Brief.
Look for the line containing "12C (2P + 8E + 2" and the line containing "from a predominantly blue-collar employee" in the entries below. Copy those two and all lines between them exactly, leaving out pictures.
------ Dataset excerpts
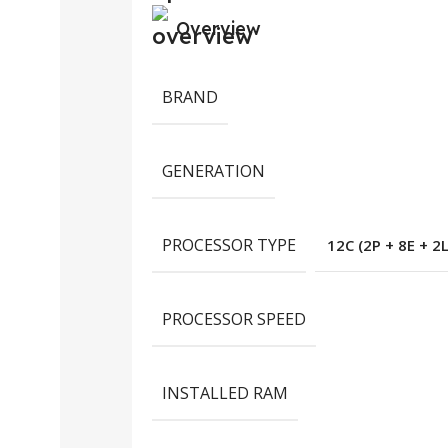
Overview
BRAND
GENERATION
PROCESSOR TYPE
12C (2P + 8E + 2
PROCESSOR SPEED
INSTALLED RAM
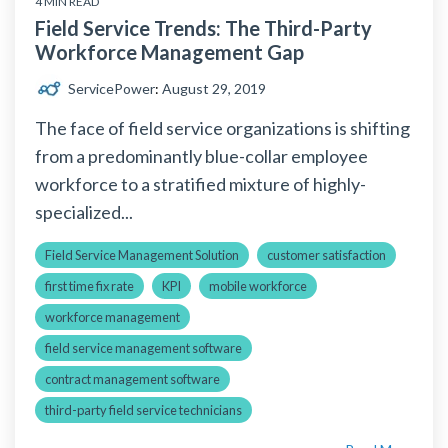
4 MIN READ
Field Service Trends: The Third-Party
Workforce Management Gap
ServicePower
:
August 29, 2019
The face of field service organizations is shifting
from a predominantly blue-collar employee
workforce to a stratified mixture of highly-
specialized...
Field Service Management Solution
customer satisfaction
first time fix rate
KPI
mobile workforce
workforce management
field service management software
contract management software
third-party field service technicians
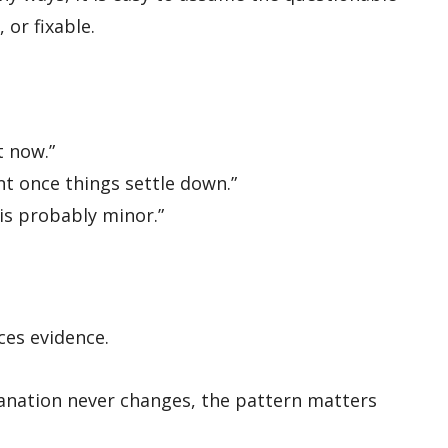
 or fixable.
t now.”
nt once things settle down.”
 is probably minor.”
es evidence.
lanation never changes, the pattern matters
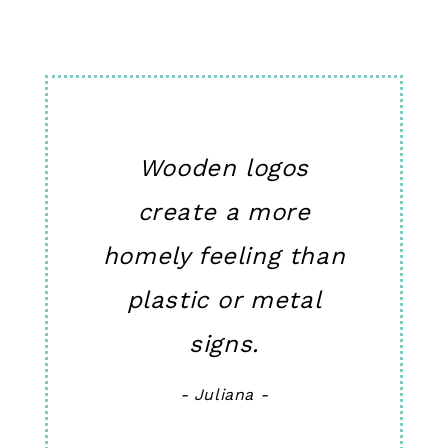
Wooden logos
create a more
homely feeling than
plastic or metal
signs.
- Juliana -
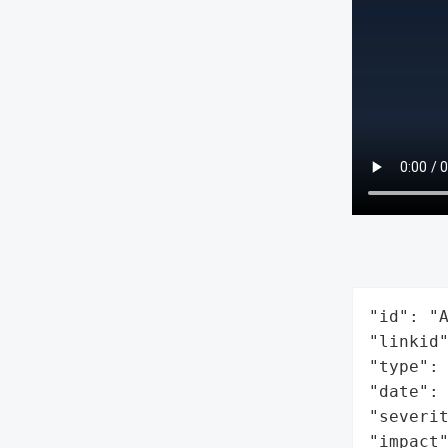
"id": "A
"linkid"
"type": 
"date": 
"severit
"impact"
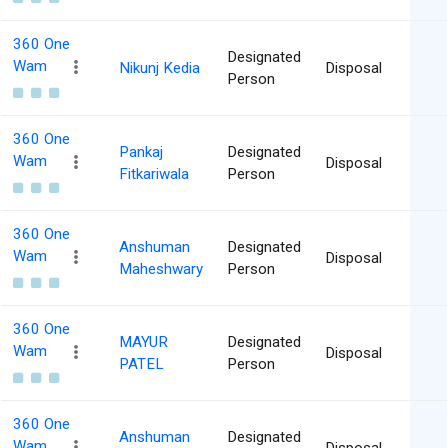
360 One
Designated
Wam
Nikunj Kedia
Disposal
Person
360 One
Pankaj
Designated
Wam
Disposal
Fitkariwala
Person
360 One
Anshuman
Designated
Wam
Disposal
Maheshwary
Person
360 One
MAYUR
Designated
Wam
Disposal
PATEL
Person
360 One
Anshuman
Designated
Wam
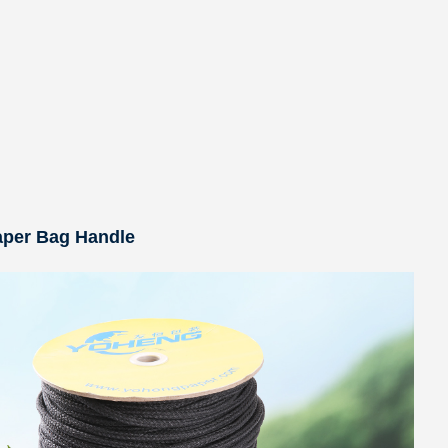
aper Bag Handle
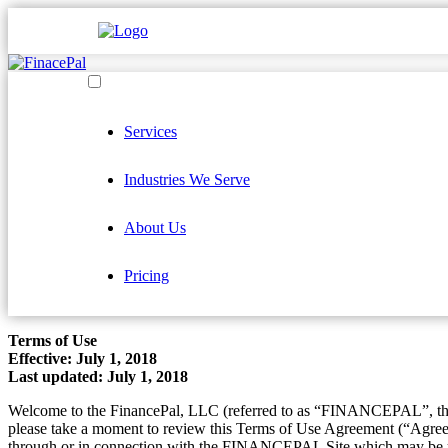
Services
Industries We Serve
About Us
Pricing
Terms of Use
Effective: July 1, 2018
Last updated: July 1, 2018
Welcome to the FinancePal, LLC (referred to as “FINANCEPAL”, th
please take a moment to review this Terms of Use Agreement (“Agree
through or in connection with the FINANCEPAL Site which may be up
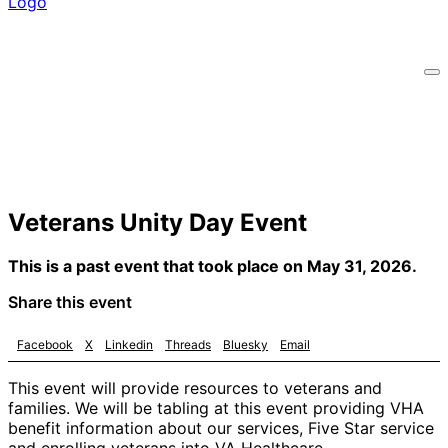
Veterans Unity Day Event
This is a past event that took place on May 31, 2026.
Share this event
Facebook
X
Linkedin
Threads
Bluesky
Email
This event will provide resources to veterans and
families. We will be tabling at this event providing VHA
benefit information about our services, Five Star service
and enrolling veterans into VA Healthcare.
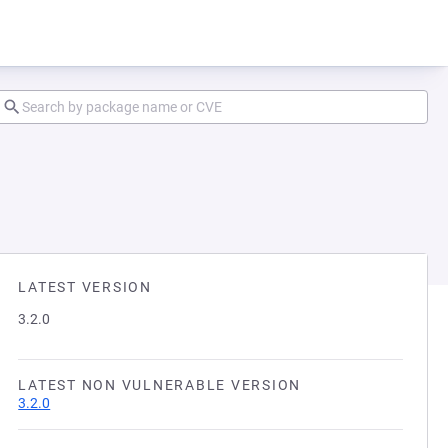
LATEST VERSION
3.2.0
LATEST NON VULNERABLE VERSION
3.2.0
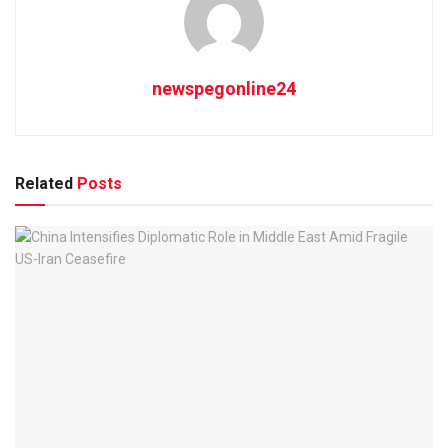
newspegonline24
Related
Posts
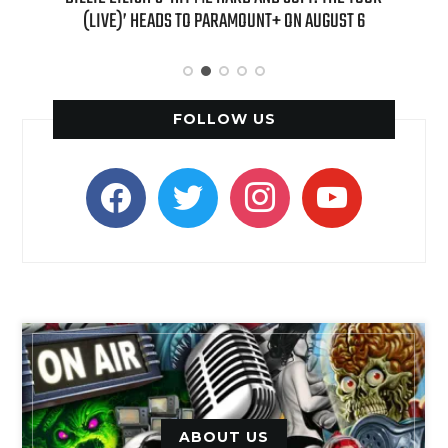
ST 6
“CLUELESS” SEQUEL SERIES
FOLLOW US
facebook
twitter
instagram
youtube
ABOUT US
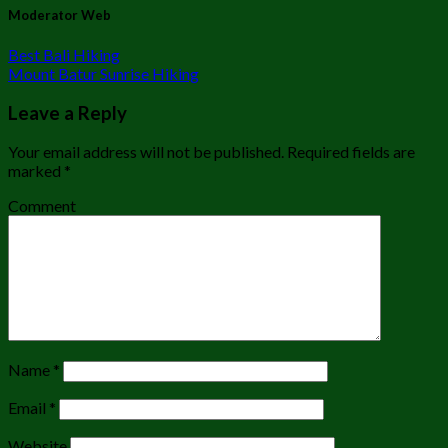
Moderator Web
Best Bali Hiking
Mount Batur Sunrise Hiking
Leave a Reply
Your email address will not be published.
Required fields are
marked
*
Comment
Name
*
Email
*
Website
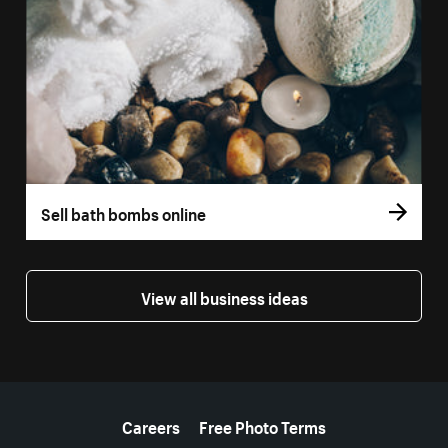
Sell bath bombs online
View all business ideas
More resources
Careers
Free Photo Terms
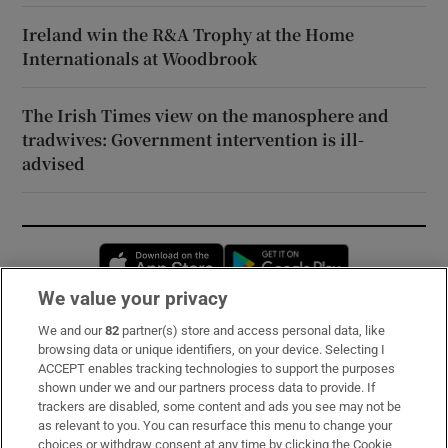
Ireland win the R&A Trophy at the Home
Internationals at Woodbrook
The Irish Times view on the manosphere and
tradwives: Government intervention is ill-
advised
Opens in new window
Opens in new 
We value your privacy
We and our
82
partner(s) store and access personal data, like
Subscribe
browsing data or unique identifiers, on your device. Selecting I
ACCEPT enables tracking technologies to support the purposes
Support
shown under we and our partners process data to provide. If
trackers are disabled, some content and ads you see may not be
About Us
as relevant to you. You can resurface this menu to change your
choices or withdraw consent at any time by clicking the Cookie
------------
------ Dataset excerpts
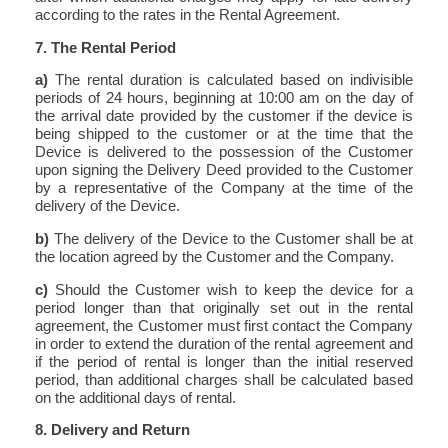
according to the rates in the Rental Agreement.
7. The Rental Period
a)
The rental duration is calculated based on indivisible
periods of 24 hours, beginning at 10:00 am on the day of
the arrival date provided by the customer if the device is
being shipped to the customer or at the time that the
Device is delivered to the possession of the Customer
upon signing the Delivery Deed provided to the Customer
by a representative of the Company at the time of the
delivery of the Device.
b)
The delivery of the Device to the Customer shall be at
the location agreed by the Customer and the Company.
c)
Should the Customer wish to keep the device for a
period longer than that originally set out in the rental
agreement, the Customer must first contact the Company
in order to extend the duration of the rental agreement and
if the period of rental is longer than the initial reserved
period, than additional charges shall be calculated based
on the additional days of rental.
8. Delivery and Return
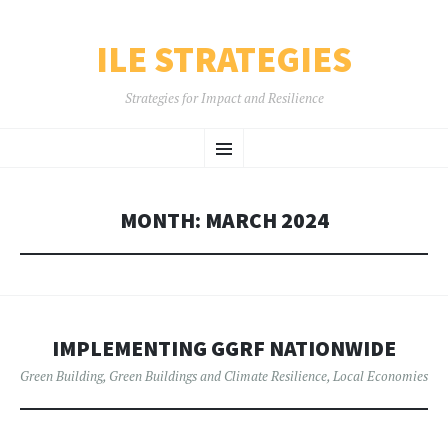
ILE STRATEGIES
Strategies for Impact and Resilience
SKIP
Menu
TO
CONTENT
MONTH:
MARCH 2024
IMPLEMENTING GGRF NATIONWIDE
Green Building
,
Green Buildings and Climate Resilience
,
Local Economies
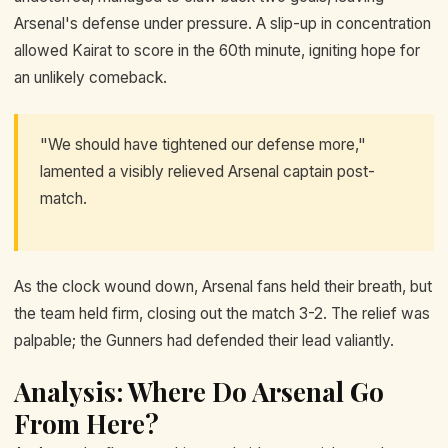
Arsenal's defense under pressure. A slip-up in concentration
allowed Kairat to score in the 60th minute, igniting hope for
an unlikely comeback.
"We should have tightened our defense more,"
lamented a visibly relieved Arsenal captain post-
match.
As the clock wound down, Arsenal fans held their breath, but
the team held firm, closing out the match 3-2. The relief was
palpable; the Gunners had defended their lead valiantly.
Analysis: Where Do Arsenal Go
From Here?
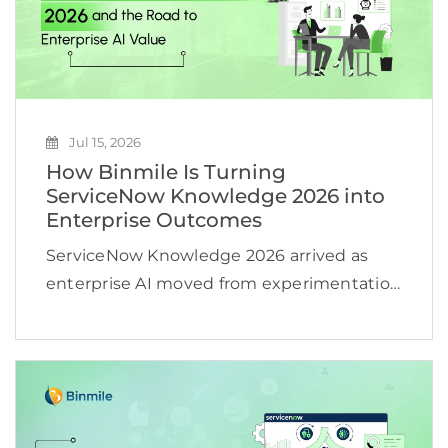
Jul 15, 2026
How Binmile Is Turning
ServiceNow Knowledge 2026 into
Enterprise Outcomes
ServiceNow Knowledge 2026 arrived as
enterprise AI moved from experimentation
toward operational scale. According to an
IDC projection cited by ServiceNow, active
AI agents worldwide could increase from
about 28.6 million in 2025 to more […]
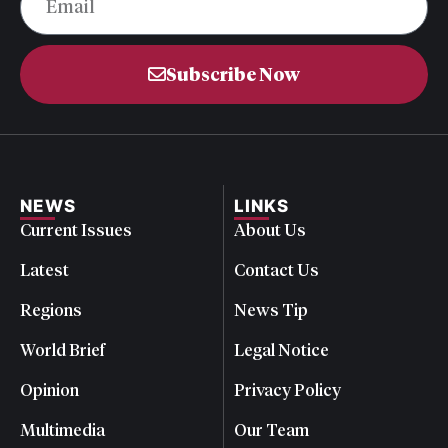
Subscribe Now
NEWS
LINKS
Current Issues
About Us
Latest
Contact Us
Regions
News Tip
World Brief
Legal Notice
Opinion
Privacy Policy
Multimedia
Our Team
------------
Response area.
12C (2P + 8E + 2
PROCESSOR SPEED
INSTALLED RAM
4 MIN READ
Field Service Trends: The Third-Party
Workforce Management Gap
ServicePower
:
August 29, 2019
The face of field service organizations is shifting
from a predominantly blue-collar employee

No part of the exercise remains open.